Near the end of my internship Dr. Drury arranged for me to be interviewed by an Army Air Corp officer. Because of that, when I was called up for military service the end of my internship I was sent directly, as a first lieutenant in the Army Air Corps, to the Aero-Medical Laboratory at Wright Patterson Air Base in Dayton, Ohio.
At Wright Patterson I worked on a project to investigate if it would be possible, for fighter pilots flying in artic weather, to pilot the plane without wearing heavy gloves. It turned out, after many months in which I was both an active investigator and the research subject, that the answer was yes.
On my discharge from military service, I returned to Southern California and began an internal medicine residency at the Birmingham Veterans Administration Hospital, a new temporary VA Hospital located in the San Fernando Valley. It was named not for its location, as is usual with a VA hospital, but to honor an Army General. I chose that hospital for my residency instead of going back to the Los Angeles County General Hospital, where I had also been accepted for a residency, for a major reason.
Q: Did you think based upon your military experience that the VA Hospital would be a more interesting place to work?
Rapaport: That wasn’t the reason. A classmate of mine from USC, Mortimer Morton, had used radioisotopes in medical research while obtaining a PhD before entering medical school. We became good friends. He was now in the process of setting up a nuclear medicine unit at the Birmingham Veterans Administration Hospital. He said that if I came to the VA for my residency, he would teach me radioisotope techniques that would be useful in medical research. And he did. I used external counting of radioactivity after injection of radioisotope-labeled albumin into calf muscle to measure the effect of different conditions---exposure to cold, smoking a cigarette, a sympathectomy ---upon nutritive blood flow in limb muscle. These experiments yielded enough data for two medical publications.

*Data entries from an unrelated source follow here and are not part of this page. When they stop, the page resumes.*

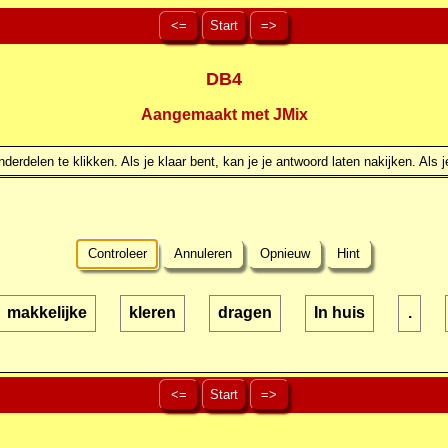
<=
Start
=>
DB4
Aangemaakt met JMix
erdelen te klikken. Als je klaar bent, kan je je antwoord laten nakijken. Als j
Controleer
Annuleren
Opnieuw
Hint
makkelijke
kleren
dragen
In huis
.
<=
Start
=>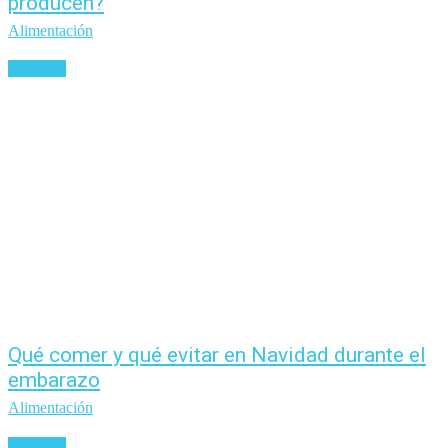
producen?
Alimentación
Leer más
Qué comer y qué evitar en Navidad durante el
embarazo
Alimentación
Leer más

Going to the Birmingham V.A. Hospital proved a fateful decision for me for a more important reason. I met two doctors there who would greatly influence my professional life. One was Dr. Gurth Carpenter, a pioneer clinical hematologist in Southern California, who was a consultant to the hospital. The other was Dr. Thomas H. Brem, who was then on the hospital’s Medical Service Staff.
In the late spring of 1950, the Veterans Administration acquired the beautiful multi-story Naval hospital in Long Beach, California. Patients and personnel in the wooden barracks of the temporary Birmingham VA hospital became the patients and personnel of the new permanent Long Beach Veterans Administration Hospital. Its medical service wards were divided had medical subspecialty wards: a Cardiology Ward, a Pulmonary Ward, a Gastroenterology Ward, an Endocrinology Ward (primarily for diabetic patients) and an Arthritis Ward.

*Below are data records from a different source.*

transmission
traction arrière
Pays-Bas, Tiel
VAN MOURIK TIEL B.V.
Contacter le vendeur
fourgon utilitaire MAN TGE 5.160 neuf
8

There was also one other ward. There were not enough hospitalized patients with hematological disorders to fill a full ward and there were also patients who did not require hospitalization on a subspecialty ward. So there was a hybrid ward: the General Medicine and Hematology Ward. Dr. Thomas Brem had been the physician had been responsibile for the care of patients on the General Medicine and Hematology Ward. But just as I was finishing my residency, Dr. Brem was selected to be the new Chief of the Medical Service. He asked me if I would like to replace him as the medical staff physician responsible for the care of patients on the General Medicine and Hematology Ward. I jumped at the offer.